*THE RECORDS*.
Segment Open

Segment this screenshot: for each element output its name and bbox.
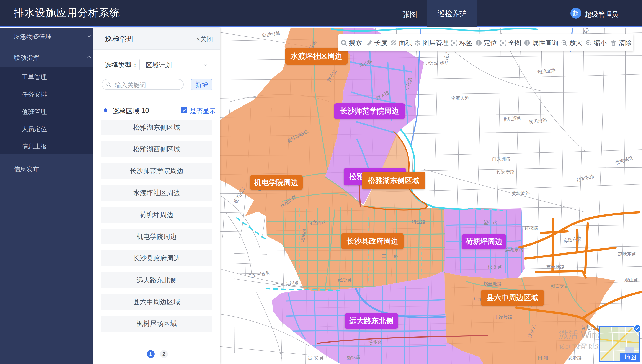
svg-text:凉塘东路: 凉塘东路 — [563, 236, 582, 243]
svg-text:三九一国道: 三九一国道 — [247, 270, 270, 279]
svg-text:丁家岭路: 丁家岭路 — [494, 314, 513, 319]
svg-text:付安东路: 付安东路 — [496, 169, 515, 174]
svg-text:财富大道: 财富大道 — [551, 284, 569, 289]
svg-text:白沙河路: 白沙河路 — [262, 30, 280, 38]
svg-text:捞刀河路: 捞刀河路 — [529, 117, 547, 124]
svg-text:黄坡岭路: 黄坡岭路 — [512, 191, 530, 196]
svg-text:观山路: 观山路 — [624, 278, 638, 282]
svg-text:白头洲路: 白头洲路 — [492, 156, 510, 161]
svg-text:付安东路: 付安东路 — [575, 174, 594, 183]
svg-text:芦丝塘路: 芦丝塘路 — [546, 264, 565, 269]
svg-text:物流大道: 物流大道 — [451, 96, 469, 100]
svg-text:三 一 路: 三 一 路 — [382, 254, 398, 258]
svg-text:三托北: 三托北 — [443, 51, 450, 65]
svg-text:望仙路: 望仙路 — [484, 220, 497, 225]
svg-text:富 安 路: 富 安 路 — [308, 355, 324, 360]
svg-text:红橄路: 红橄路 — [525, 226, 538, 230]
svg-text:三一九国道: 三一九国道 — [276, 280, 299, 288]
svg-text:凉塘东路: 凉塘东路 — [618, 252, 636, 256]
svg-text:北头渍路: 北头渍路 — [503, 115, 521, 122]
svg-text:特立西路: 特立西路 — [308, 220, 326, 225]
svg-text:北绕城线: 北绕城线 — [614, 155, 633, 166]
svg-text:田 湖: 田 湖 — [538, 355, 548, 360]
svg-text:物流北路: 物流北路 — [537, 68, 556, 74]
svg-text:螺丝塘路: 螺丝塘路 — [484, 281, 502, 286]
svg-text:松 8 路: 松 8 路 — [488, 264, 502, 269]
svg-text:特立路: 特立路 — [412, 219, 425, 224]
svg-text:滨湖东路: 滨湖东路 — [505, 247, 523, 252]
svg-text:经贸路: 经贸路 — [338, 278, 352, 282]
svg-text:思源路: 思源路 — [568, 355, 582, 360]
svg-text:北 绕 城 线: 北 绕 城 线 — [422, 61, 445, 66]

Segment Closed

*WHAT THE EXERCISE ASKS*. Each line above is to be duplicated exactly, and the pictures are to be omitted.

*COMPLETED EXERCISE*.
Segment this screenshot: for each element output its name and bbox.
svg-text:凉塘东路: 凉塘东路 — [563, 236, 582, 243]
svg-text:三九一国道: 三九一国道 — [247, 270, 270, 279]
svg-text:丁家岭路: 丁家岭路 — [494, 314, 513, 319]
svg-text:付安东路: 付安东路 — [496, 169, 515, 174]
svg-text:财富大道: 财富大道 — [551, 284, 569, 289]
svg-text:白沙河路: 白沙河路 — [262, 30, 280, 38]
svg-text:捞刀河路: 捞刀河路 — [529, 117, 547, 124]
svg-text:黄坡岭路: 黄坡岭路 — [512, 191, 530, 196]
svg-text:观山路: 观山路 — [624, 278, 638, 282]
svg-text:白头洲路: 白头洲路 — [492, 156, 510, 161]
svg-text:付安东路: 付安东路 — [575, 174, 594, 183]
svg-text:芦丝塘路: 芦丝塘路 — [546, 264, 565, 269]
svg-text:物流大道: 物流大道 — [451, 96, 469, 100]
svg-text:三 一 路: 三 一 路 — [382, 254, 398, 258]
svg-text:三托北: 三托北 — [443, 51, 450, 65]
svg-text:望仙路: 望仙路 — [484, 220, 497, 225]
svg-text:富 安 路: 富 安 路 — [308, 355, 324, 360]
svg-text:红橄路: 红橄路 — [525, 226, 538, 230]
svg-text:三一九国道: 三一九国道 — [276, 280, 299, 288]
svg-text:凉塘东路: 凉塘东路 — [618, 252, 636, 256]
svg-text:北头渍路: 北头渍路 — [503, 115, 521, 122]
svg-text:特立西路: 特立西路 — [308, 220, 326, 225]
svg-text:北绕城线: 北绕城线 — [614, 155, 633, 166]
svg-text:田 湖: 田 湖 — [538, 355, 548, 360]
svg-text:物流北路: 物流北路 — [537, 68, 556, 74]
svg-text:螺丝塘路: 螺丝塘路 — [484, 281, 502, 286]
svg-text:松 8 路: 松 8 路 — [488, 264, 502, 269]
svg-text:特立路: 特立路 — [412, 219, 425, 224]
svg-text:滨湖东路: 滨湖东路 — [505, 247, 523, 252]
svg-text:经贸路: 经贸路 — [338, 278, 352, 282]
svg-text:思源路: 思源路 — [568, 355, 582, 360]
svg-text:北 绕 城 线: 北 绕 城 线 — [422, 61, 445, 66]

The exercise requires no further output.